Approximately 30 percent of cases affect both legs and may involve additional arm or hip differences. Depending on the severity of the case there may also be knee and ankle differences and joint instability.


A specialized plan of care is based on the child’s growth, needs, and goals. The primary goal of treatment is for the child to have a functional limb that is equal in length to the sound side leg at full maturity. 
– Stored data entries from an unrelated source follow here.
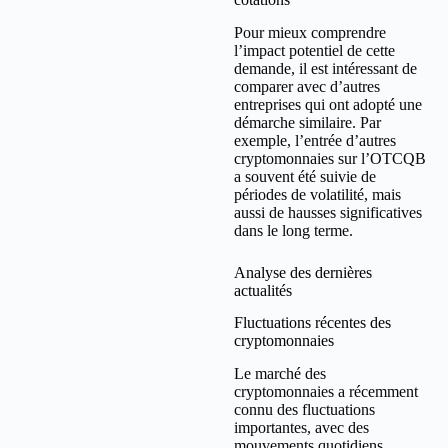
Pour mieux comprendre
l’impact potentiel de cette
demande, il est intéressant de
comparer avec d’autres
entreprises qui ont adopté une
démarche similaire. Par
exemple, l’entrée d’autres
cryptomonnaies sur l’OTCQB
a souvent été suivie de
périodes de volatilité, mais
aussi de hausses significatives
dans le long terme.
Analyse des dernières
actualités
Fluctuations récentes des
cryptomonnaies
Le marché des
cryptomonnaies a récemment
connu des fluctuations
importantes, avec des
mouvements quotidiens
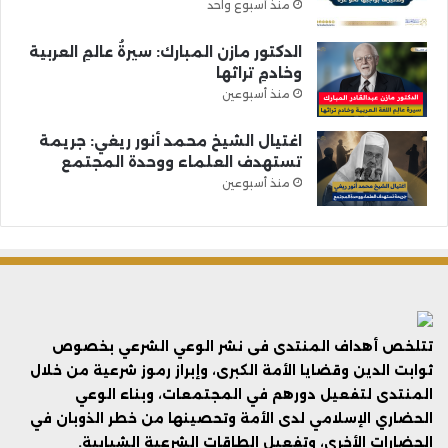
منذ أسبوع واحد
الدكتور مازن المبارك: سيرةُ عالمِ العربية
وخادمِ تراثها
منذ أسبوعين
اغتيال الشيخ محمد أنور ريغي: جريمة
تستهدف العلماء ووحدة المجتمع
منذ أسبوعين
تتلخص أهداف المنتدى فى نشر الوعي الشرعي بخصوص
ثوابت الدين وقضايا الأمة الكبرى، وإبراز رموز شرعية من خلال
المنتدى لتفعيل دورهم في المجتمعات، وبناء الوعي
الحضاري الإسلامي لدى الأمة وتحصينها من خطر الذوبان في
الحضارات الأخرى، وتفعيل الطاقات الشرعية الشبابية.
Most cases of tibial hemimelia require some form of surgical intervention. The most common surgical interventions include limb amputation and/or limb reconstruction with lengthening.

Prosthetic and orthotic interventions aim to reduce instability and create a functional limb. Treatment options may include a shoe lift, an orthosis (brace), or a prosthesis (artificial limb). Milder cases may be managed with a shoe lift to correct a leg length discrepancy. Bracing may also be prescribed to stabilize joints or improve mobility. In more severe cases, a prosthetic leg may be the most functional option. All bracing or prosthetic treatment should help a child work towards age-appropriate goals. A prosthesis is typically fit when a child begins to pull to stand at around 8-10 months old. 

Large length discrepancies, joint defects, and muscle contractures left untreated can greatly impact your child’s ability to achieve functional goals and level of independence.